WHAT IS NEEDED
Copy all lines in the data that contain the string "actions".

RAW DATA
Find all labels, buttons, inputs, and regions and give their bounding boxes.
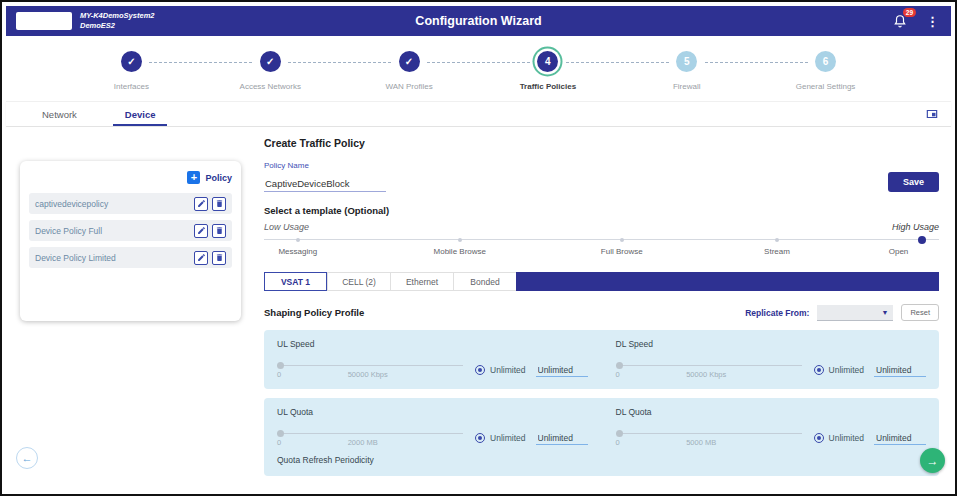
slider-handle[interactable] [277, 362, 284, 369]
tab-ethernet[interactable]: Ethernet [390, 272, 453, 291]
replicate-from-dropdown[interactable]: ▼ [817, 305, 893, 321]
pencil-icon [197, 199, 206, 208]
high-usage-label: High Usage [892, 222, 939, 232]
slider-track [616, 433, 802, 434]
delete-policy-button[interactable] [212, 197, 226, 211]
system-name: MY-K4DemoSystem2 [80, 11, 154, 21]
slider-handle[interactable] [277, 430, 284, 437]
add-policy-button[interactable]: + Policy [29, 171, 232, 184]
tab-cell[interactable]: CELL (2) [327, 272, 390, 291]
slider-min-label: 0 [277, 370, 281, 379]
slider-min-label: 0 [616, 438, 620, 447]
plus-icon: + [187, 171, 200, 184]
template-option-stream[interactable]: Stream [764, 247, 790, 256]
configuration-wizard-app: MY-K4DemoSystem2 DemoES2 Configuration W… [0, 0, 957, 496]
ul-quota-slider[interactable]: 0 2000 MB [277, 430, 463, 446]
ul-speed-control: UL Speed 0 50000 Kbps Unlimited [277, 339, 588, 378]
dl-speed-input[interactable] [874, 364, 926, 377]
edit-policy-button[interactable] [194, 251, 208, 265]
chevron-down-icon: ▼ [881, 309, 888, 316]
radio-selected-icon [475, 433, 485, 443]
dl-speed-slider[interactable]: 0 50000 Kbps [616, 362, 802, 378]
step-label: General Settings [796, 82, 856, 91]
check-icon[interactable]: ✓ [260, 51, 281, 72]
slider-max-label: 50000 Kbps [348, 370, 388, 379]
slider-track [264, 239, 939, 240]
control-label: UL Quota [277, 407, 588, 417]
expand-panel-button[interactable] [923, 106, 941, 122]
policy-name-row: Save [264, 172, 939, 192]
step-number[interactable]: 6 [815, 51, 836, 72]
ul-speed-slider[interactable]: 0 50000 Kbps [277, 362, 463, 378]
template-option-mobile-browse[interactable]: Mobile Browse [434, 247, 486, 256]
unlimited-radio[interactable]: Unlimited [475, 365, 525, 375]
overflow-menu-button[interactable]: ⋮ [924, 14, 941, 29]
logo [16, 12, 72, 30]
template-option-messaging[interactable]: Messaging [278, 247, 317, 256]
step-label: WAN Profiles [385, 82, 432, 91]
policy-row[interactable]: captivedevicepolicy [29, 193, 232, 214]
trash-icon [215, 199, 224, 208]
dl-quota-input[interactable] [874, 432, 926, 445]
policy-name: Device Policy Full [35, 226, 102, 236]
template-slider-ends: Low Usage High Usage [264, 222, 939, 232]
control-row: 0 50000 Kbps Unlimited [616, 362, 927, 378]
notifications-button[interactable]: 29 [892, 13, 908, 29]
tab-bonded[interactable]: Bonded [453, 272, 516, 291]
dl-speed-control: DL Speed 0 50000 Kbps Unlimited [616, 339, 927, 378]
template-option-open[interactable]: Open [889, 247, 909, 256]
template-slider[interactable] [264, 235, 939, 245]
tab-network[interactable]: Network [18, 102, 101, 126]
policy-name: Device Policy Limited [35, 253, 116, 263]
radio-label: Unlimited [829, 433, 864, 443]
control-row: 0 5000 MB Unlimited [616, 430, 927, 446]
tab-vsat-1[interactable]: VSAT 1 [264, 272, 327, 291]
slider-track [277, 365, 463, 366]
create-traffic-policy-panel: Create Traffic Policy Policy Name Save S… [264, 137, 939, 477]
radio-selected-icon [475, 365, 485, 375]
policy-row-actions [194, 224, 226, 238]
policy-row[interactable]: Device Policy Limited [29, 247, 232, 268]
policy-name-input[interactable] [264, 176, 386, 192]
step-interfaces: ✓ Interfaces [62, 51, 201, 91]
replicate-from-label: Replicate From: [745, 308, 809, 318]
reset-button[interactable]: Reset [901, 304, 939, 321]
template-option-full-browse[interactable]: Full Browse [601, 247, 643, 256]
add-policy-label: Policy [205, 173, 232, 183]
policy-row-actions [194, 197, 226, 211]
check-icon[interactable]: ✓ [399, 51, 420, 72]
tab-device[interactable]: Device [101, 102, 180, 126]
template-section-label: Select a template (Optional) [264, 205, 939, 216]
ul-speed-input[interactable] [536, 364, 588, 377]
low-usage-label: Low Usage [264, 222, 309, 232]
page-title: Configuration Wizard [415, 14, 541, 28]
back-button[interactable]: ← [16, 447, 38, 469]
unlimited-radio[interactable]: Unlimited [814, 433, 864, 443]
unlimited-radio[interactable]: Unlimited [814, 365, 864, 375]
dl-quota-slider[interactable]: 0 5000 MB [616, 430, 802, 446]
slider-handle[interactable] [616, 362, 623, 369]
edit-policy-button[interactable] [194, 197, 208, 211]
step-number[interactable]: 4 [537, 51, 558, 72]
delete-policy-button[interactable] [212, 224, 226, 238]
edit-policy-button[interactable] [194, 224, 208, 238]
slider-handle[interactable] [918, 236, 926, 244]
step-label: Firewall [673, 82, 701, 91]
check-icon[interactable]: ✓ [121, 51, 142, 72]
delete-policy-button[interactable] [212, 251, 226, 265]
step-access-networks: ✓ Access Networks [201, 51, 340, 91]
next-button[interactable]: → [920, 448, 945, 473]
policy-row[interactable]: Device Policy Full [29, 220, 232, 241]
notification-badge: 29 [903, 8, 916, 17]
step-number[interactable]: 5 [676, 51, 697, 72]
policy-name: captivedevicepolicy [35, 199, 108, 209]
section-title: Create Traffic Policy [264, 137, 939, 149]
ul-quota-input[interactable] [536, 432, 588, 445]
policy-name-label: Policy Name [264, 161, 939, 170]
step-label: Traffic Policies [520, 82, 576, 91]
app-header: MY-K4DemoSystem2 DemoES2 Configuration W… [6, 6, 951, 36]
unlimited-radio[interactable]: Unlimited [475, 433, 525, 443]
slider-tick [775, 238, 779, 242]
save-button[interactable]: Save [888, 172, 939, 192]
slider-handle[interactable] [616, 430, 623, 437]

EXPECTED OUTPUT
policy-row-actions [194, 224, 226, 238]
policy-row-actions [194, 197, 226, 211]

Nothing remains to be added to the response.